1943: During World War II, tens of thousands of Jews in the Warsaw Ghetto begin a valiant but ultimately futile battle against Nazi forces.

1951: Gen. Douglas MacArthur, relieved of his Far East command by President Harry S. Truman, bids farewell in an address to Congress in which he quotes a line from a ballad: “Old soldiers never die; they just fade away.”

1965: New York City radio station WINS-AM launches its all-news format, which continues to this day, making it America’s oldest all-news broadcaster.

1993: The 51-day siege at the Branch Davidian compound near Waco, Texas, ends as fire destroys the structure after federal agents begin smashing their way in; dozens of people, including sect leader David Koresh, are killed.

1995: A truck bomb destroys the Alfred P. Murrah Federal Building in Oklahoma City, killing 168 people. (Bomber Timothy McVeigh is later convicted of federal murder charges and executed.)

2005: Cardinal Joseph Ratzinger of Germany is elected pope in the first conclave of the new millennium; he takes the name Benedict XVI.

General Motors reports a $1.1 billion quarterly loss.

VINDICATOR FILES

1990: Several Lordstown residents mount an effort to block a zone change that would allow construction of a proposed $3 million vitamin plant by Nature’s Bounty Inc.

A hearing is scheduled in U.S. Bankruptcy Court on a request by GF Corp. to borrow $5 million to resume operations at its idled plants in Chicago and Gallatin, Tenn.

Four Youngstown State University track members are taking part in the All-Ohio Championships at Ohio University: brothers Keith, Kevin and Brian Gorby and Eric Huth.

1975: John Saunders, 24, of Emerson Place is killed and another man injured when someone fires shots outside the Go Go Lounge at Madison Avenue and Foster Street.

A homemade pipe bomb explodes, severely injuring the hands of Raymond Holloway, 15, in the basement of the family’s Leffingwell Road home in Canfield. Deputies credit a neighbor, Jerry Everett with saving the boy’s life when he saw him staggering in the driveway and made him lie down and applied tourniquets to his arms.

Phi Delta Theta fraternity wins the men’s division of Youngstown State University’s Greek Sing with a stirring rendition of “Green Fields” and Phi Mu sorority wins the women’s division with selections from “Oliver.”
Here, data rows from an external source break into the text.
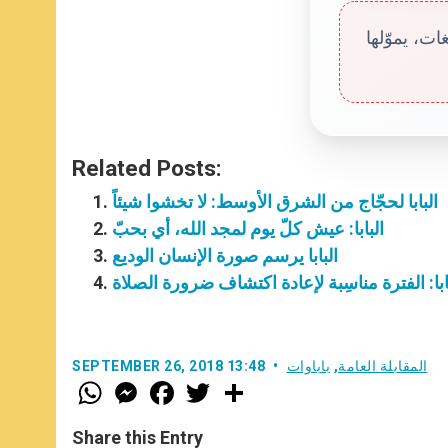
ت، يموّلها
Related Posts:
البابا لحجّاج من الشرق الأوسط: لا تخشوا شيئاً
البابا: عيش كلّ يوم لمجد الله، أي بحبّ
البابا يرسم صورة الإنسان الوديع
ابا: الفترة مناسِبة لإعادة اكتشاف ضرورة الصلاة
المقابلة العامة
,
باباوات
SEPTEMBER 26, 2018 13:48
W
M
F
T
S
h
e
a
w
h
a
s
c
i
a
t
s
e
t
r
Share this Entry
1965: Five West Side youths, including the driver, William Cook, 16, are injured when their car skids on wet pavement and strikes a pole at Maryland and Mahoning avenues.
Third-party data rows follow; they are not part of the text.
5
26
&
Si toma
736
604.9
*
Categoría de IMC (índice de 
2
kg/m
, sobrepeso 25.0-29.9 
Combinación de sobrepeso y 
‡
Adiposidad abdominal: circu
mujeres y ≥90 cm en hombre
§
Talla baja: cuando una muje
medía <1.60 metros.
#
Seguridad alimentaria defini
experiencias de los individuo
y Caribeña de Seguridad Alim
Fred R. Kanengeiser, 86, retired industrialist and founder of Poland Concrete Products Inc., dies at the home of his daughter, Mrs. Robert Zedaker.

General Fireproofing Co. shareholders elect four new directors: David Braham of New York, Daniel A. Heindel Jr. of Youngstown, A.J. Wardle Jr., president of McKay Machine Co., and Herbert C. Williamson Jr., a GF vice president.

1940: “Youngstown has everything to lose and nothing to gain by extending Fifth Avenue through the municipal golf course, Charles A. Leedy, a member of the city park and recreation commission, declares.

Fred A. Wagner, chairman of the Mahoning County commissioners, says employees of the county relief agency must refrain from politics during work hours or risk losing their jobs.

Elmer Smith, a Democratic candidate for Trumbull County Sheriff, says during a countywide Democratic Party rally that five slot machines can be seen operating within a block of Niles City Hall. Niles Mayor William Kennedy calls Smith a liar and threatens to evict him from the meeting.